India is making coronavirus vaccines available to anyone over the age of 18 starting on May 1st. It's also curbing the number of coronavirus vaccines that it exports and focusing on distributing those doses to citizens.

Some cities and states have announced new lockdown restrictions, including curfews and bans on travel and nonessential activities. PM Modi, meanwhile, has said that lockdowns should be a last resort and declined to institute one nationwide.

PM Modi's administration is sending oxygen tankers on "Oxygen Express" trains to parts of the country that are facing urgent shortages, and freeing up military stockpiles of medical equipment. Armed forces have been deployed to hospitals. But the government has also ordered social media platforms to take down critical posts that call attention to the catastrophic state of affairs in India, which many see as a case of misplaced priorities.

- Why are there oxygen shortages?

Typically, India's hospitals and medical clinics use only about 15% of the liquid oxygen produced in the country. Recently, however, nearly 90% of the country's total supply has been diverted to health care facilities, Rajesh Bhushan, a senior health official, told the BBC.

Since some states don't have plants where they can produce their own liquid oxygen, they have to wait for supplies to be trucked in from other parts of the country. Filling up an oxygen tanker takes two hours, according to the BBC, which has led to lengthy lines outside oxygen plants. Once full, the tankers can only drive at 25 miles per hour and travel during daylight hours.

As demand soars in crowded hospitals, some critics say that the government should have been better prepared. In October, health ministry announced a plan to build more oxygen plants, but so far only 33 out 162 have been constructed. PM Modi announced plans for another 551 oxygen plants - one for each district - on Sunday. The prime minister has ordered that those "be made functional as soon as possible," a news release from his office stated, but it may already be too late for many of the patients who are dying due to oxygen shortages at hospitals across India right now.

"We have been telling authorities that we are willing to increase our capacity, but we need financial aid for that," Rajabhau Shinde, who runs a small oxygen plant in Maharashtra, told the BBC. "This should not have happened. As the saying goes, dig the well before you're thirsty. But we didn't do that."

- How has the world responded?

Countries across the world have stepped up to help.

Singapore, Germany, and the United Kingdom dispatched oxygen-related materials to India over the weekend. France, Russia and Australia will send medical aid, and China and Pakistan have offered help.

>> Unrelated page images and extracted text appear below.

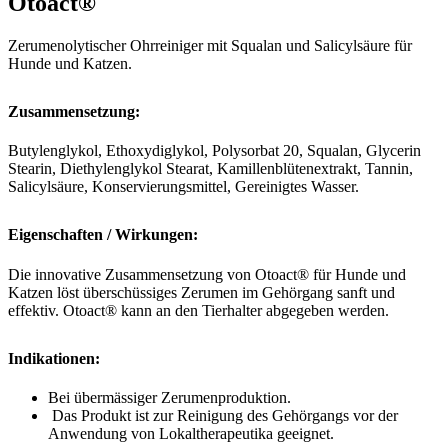
Otoact®
Zerumenolytischer Ohrreiniger mit Squalan und Salicylsäure für
Hunde und Katzen.
Zusammensetzung:
Butylenglykol, Ethoxydiglykol, Polysorbat 20, Squalan, Glycerin
Stearin, Diethylenglykol Stearat, Kamillenblütenextrakt, Tannin,
Salicylsäure, Konservierungsmittel, Gereinigtes Wasser.
Eigenschaften / Wirkungen:
Die innovative Zusammensetzung von Otoact® für Hunde und
Katzen löst überschüssiges Zerumen im Gehörgang sanft und
effektiv. Otoact® kann an den Tierhalter abgegeben werden.
Indikationen:
Bei übermässiger Zerumenproduktion.
Das Produkt ist zur Reinigung des Gehörgangs vor der
Anwendung von Lokaltherapeutika geeignet.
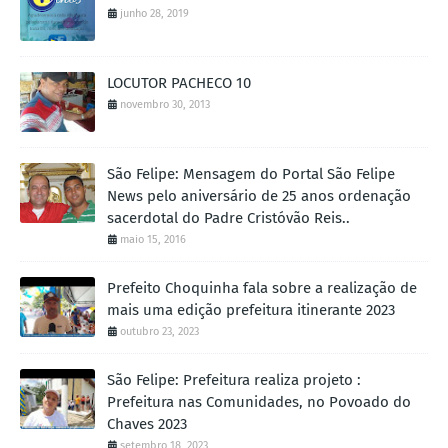
junho 28, 2019
LOCUTOR PACHECO 10
novembro 30, 2013
São Felipe: Mensagem do Portal São Felipe
News pelo aniversário de 25 anos ordenação
sacerdotal do Padre Cristóvão Reis..
maio 15, 2016
Prefeito Choquinha fala sobre a realização de
mais uma edição prefeitura itinerante 2023
outubro 23, 2023
São Felipe: Prefeitura realiza projeto :
Prefeitura nas Comunidades, no Povoado do
Chaves 2023
setembro 18, 2023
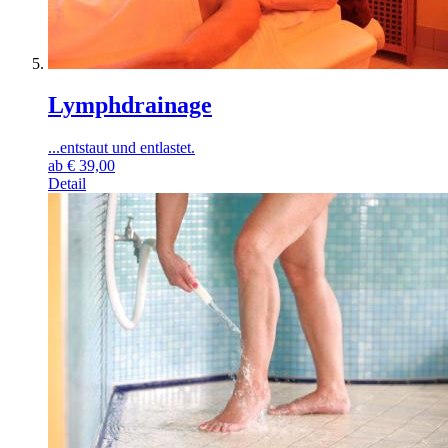
Lymphdrainage
...entstaut und entlastet.
ab
€
39,00
Detail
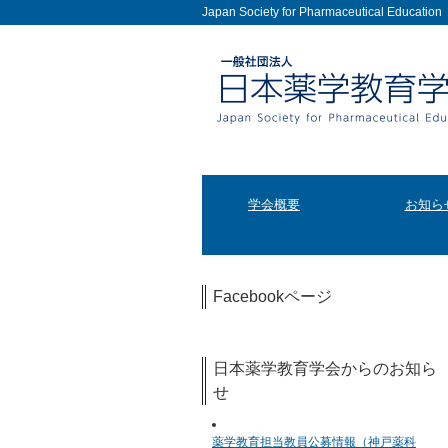
Japan Society for Pharmaceutical Education
学会概要
お知ら
Facebookページ
日本薬学教育学会からのお知ら
せ
薬学教育担当教員公募情報（神戸薬科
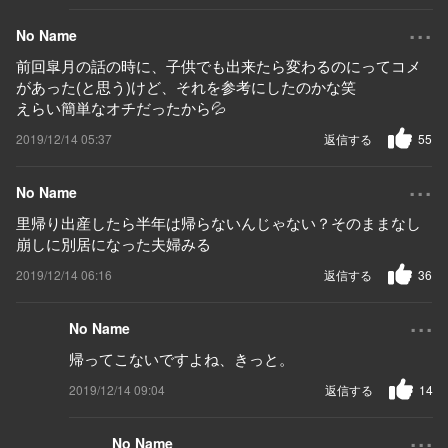
...
No Name
前回皐月の話の時に、子供でも出来たら変わるのにってコメ
があった(と思う)けど、それを参考にしたのかな笑
えらい簡単なオチだったから💦
2019/12/14 05:37
返信する
55
...
No Name
里帰り出産したら半年は帰らないんじゃない？そのままなし
崩しに別居になった夫婦みる
2019/12/14 06:16
返信する
36
...
No Name
帰ってこないですよね、きっと。
2019/12/14 09:04
返信する
14
...
No Name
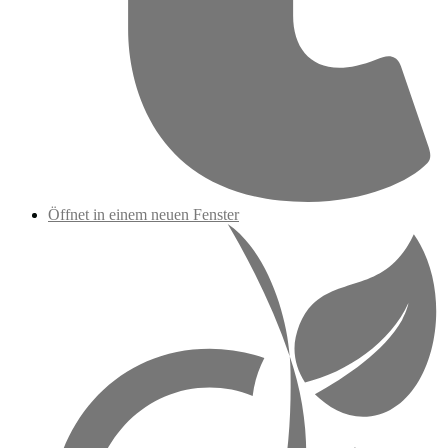
Öffnet in einem neuen Fenster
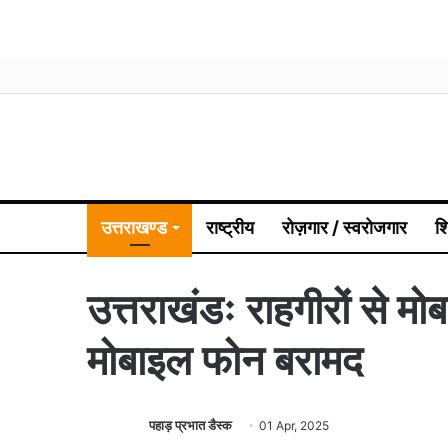
उत्तराखण्ड
राष्ट्रीय
रोज़गार / स्वरोजगार
श
उत्तराखंडः राहगीरों से म
मोबाइल फोन बरामद
पहाड़ प्रभात डैस्क
01 Apr, 2025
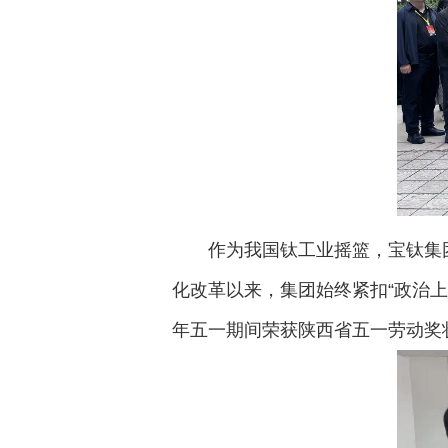
作为我国钛工业摇篮，宝钛集团
化改革以来，集团始终紧扣“政治上
年五一期间荣获陕西省五一劳动奖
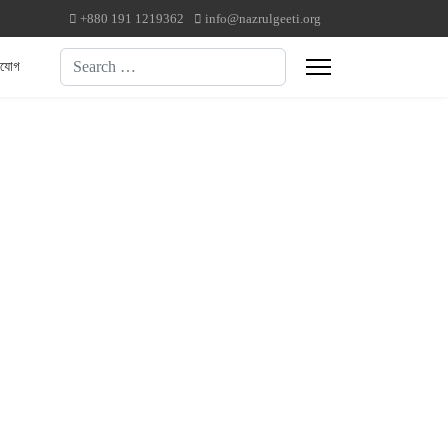
+880 191 1219362
info@nazrulgeeti.org
Search
াযোগ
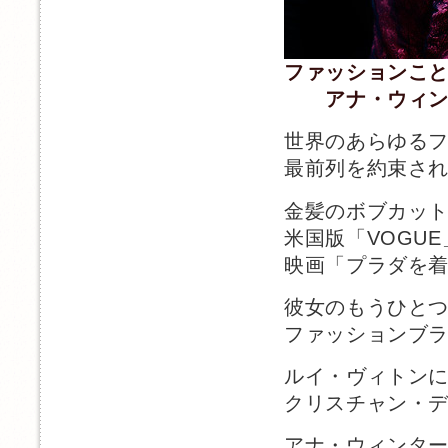
ファッションこ
アナ・ウィン
世界のあらゆる
最前列を約束さ
金髪のボブカッ
米国版「VOGU
映画「プラダを
彼女のもうひと
ファッションブ
ルイ・ヴィトン
クリスチャン・
アナ・ウィンタ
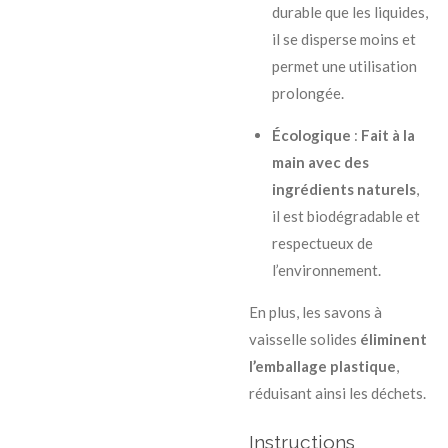
durable que les liquides,
il se disperse moins et
permet une utilisation
prolongée.
Écologique
:
Fait à la
main avec des
ingrédients naturels
,
il est biodégradable et
respectueux de
l’environnement.
En plus, les savons à
vaisselle solides
éliminent
l’emballage plastique
,
réduisant ainsi les déchets.
Instructions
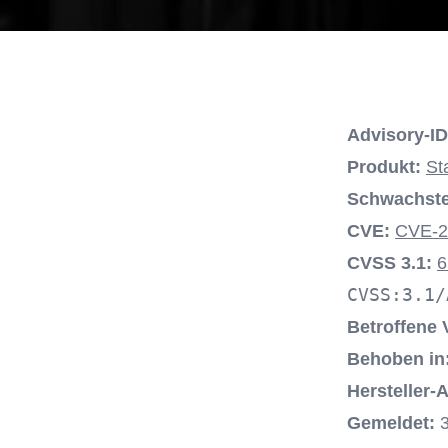
Advisory-ID
Produkt:
St
Schwachste
CVE:
CVE-2
CVSS 3.1:
6
CVSS:3.1/
Betroffene 
Behoben in
Hersteller-
Gemeldet:
3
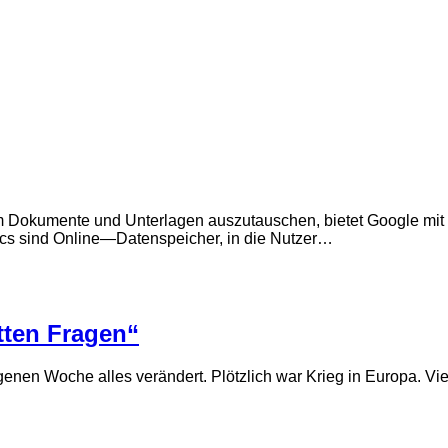
 Um Dokumente und Unterlagen auszutauschen, bietet Google mit
cs sind Online—Datenspeicher, in die Nutzer…
tten Fragen“
angenen Woche alles verändert. Plötzlich war Krieg in Europa. V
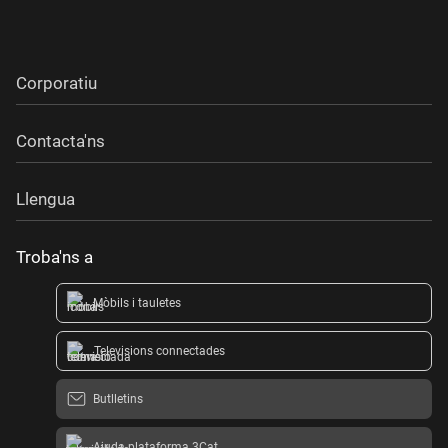
Corporatiu
Contacta'ns
Llengua
Troba'ns a
Mòbils i tauletes
Televisions connectades
Butlletins
Ajuda plataforma 3Cat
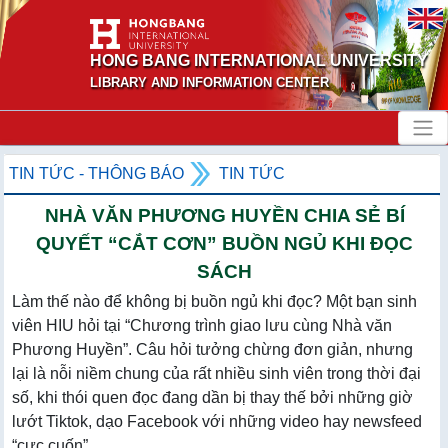
HONG BANG INTERNATIONAL UNIVERSITY
LIBRARY AND INFORMATION CENTER
TIN TỨC - THÔNG BÁO
TIN TỨC
NHÀ VĂN PHƯƠNG HUYỀN CHIA SẺ BÍ
QUYẾT “CẮT CƠN” BUỒN NGỦ KHI ĐỌC
SÁCH
Làm thế nào để không bị buồn ngủ khi đọc? Một bạn sinh
viên HIU hỏi tại “Chương trình giao lưu cùng Nhà văn
Phương Huyền”. Câu hỏi tưởng chừng đơn giản, nhưng
lại là nỗi niềm chung của rất nhiều sinh viên trong thời đại
số, khi thói quen đọc đang dần bị thay thế bởi những giờ
lướt Tiktok, dạo Facebook với những video hay newsfeed
“cực cuốn”.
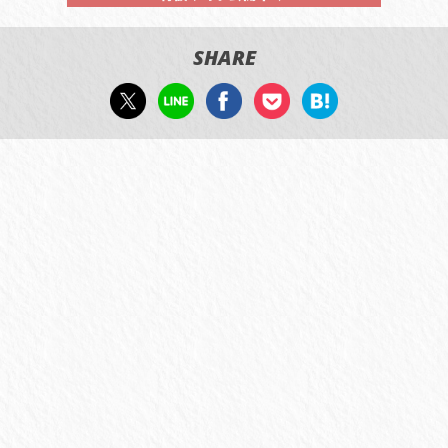
SHARE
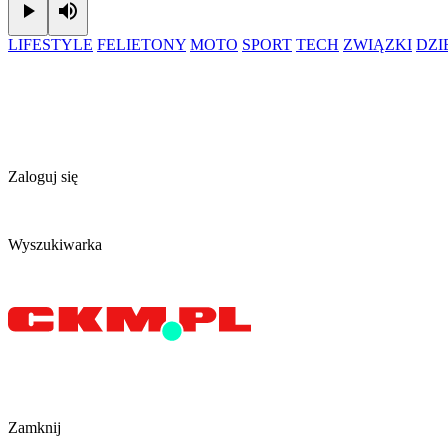
Play
Mute
LIFESTYLE
FELIETONY
MOTO
SPORT
TECH
ZWIĄZKI
DZ
Zaloguj się
Wyszukiwarka
Zamknij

The European Union is coordinating with member states to provide oxygen and medicine, and World Health Organization Director General Tedros Adhanom Ghebreyesus said Monday that the WHO would send additional staff and supplies to India.

As other countries offered aid, pressure mounted over the weekend for the U.S. to do more.

On Sunday, the Biden administration said it would send raw vaccine materials, ventilators, personal protective equipment, oxygen-related supplies and therapeutic medicines to India. It is also mobilizing an American "strike team" of health experts, as well as funding for "a substantial expansion" of Indian vaccine manufacturing capability.

In a phone call with PM Modi on Monday, Biden pledged to support India's efforts to beat back the virus surge. The White House also announced Monday that the United States will share up to 60 million doses of the AstraZeneca coronavirus vaccine with other countries after they undergo a safety check - a process that could take weeks or months. It's unclear how many of those doses will go to India.

Awash in vaccines, the U.S. has faced criticism for hoarding doses and maintaining policies that have curbed the export of vaccines and raw materials. Doctors Without Borders praised the United States' decision to donate AstraZeneca doses in a statement Monday evening, but urged the U.S. government to demand that pharmaceutical companies "share technologies and know-how" with manufacturers across the world. Pharmaceutical companies have rebuffed such requests.